## Record excerpts
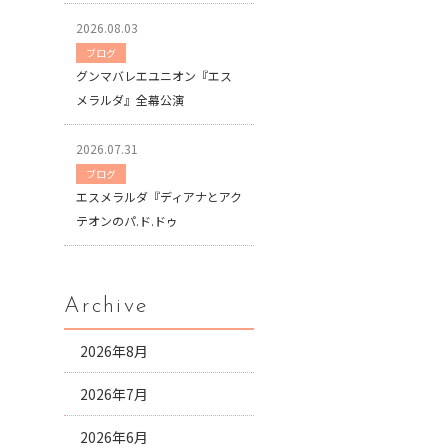
2026.08.03
ブログ
グンマバレエユニオン『エス
メラルダ』全幕公演
2026.07.31
ブログ
エスメラルダ『ディアナとアク
テオンのパ.ド.ドゥ
Archive
2026年8月
2026年7月
2026年6月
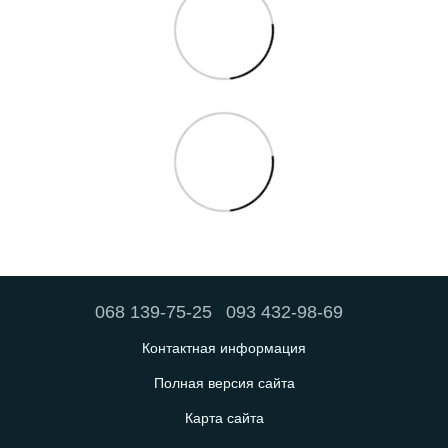
068 139-75-25
093 432-98-69
Контактная информация
Полная версия сайта
Карта сайта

## Exercise brief
Restate the records above word for word. Skip every picture.

## Written response
2026.08.03
ブログ
グンマバレエユニオン『エス
メラルダ』全幕公演
2026.07.31
ブログ
エスメラルダ『ディアナとアク
テオンのパ.ド.ドゥ
Archive
2026年8月
2026年7月
2026年6月
068 139-75-25
093 432-98-69
Контактная информация
Полная версия сайта
Карта сайта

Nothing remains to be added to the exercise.